▸ **Material provided**:
§ §

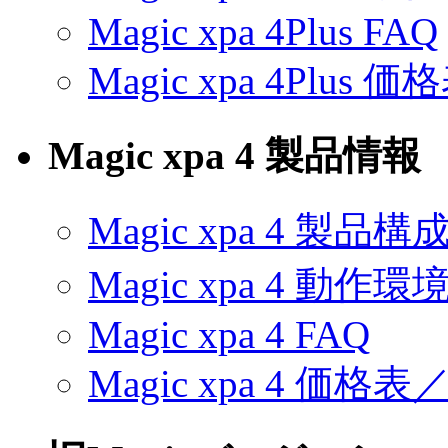
Magic xpa 4Plus FAQ
Magic xpa 4Plu
Magic xpa 4 製品情報
Magic xpa 4 製品構
Magic xpa 4 動作環
Magic xpa 4 FAQ
Magic xpa 4 価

§ §

▸ **Your goal**: Whenever a picture appears, leave it out, and return every record exactly.

▸ **Answer**:
Magic xpa 4Plus FAQ
Magic xpa 4Plu
Magic xpa 4 製品情報
Magic xpa 4 製品構
Magic xpa 4 動作環
Magic xpa 4 FAQ
Magic xpa 4 価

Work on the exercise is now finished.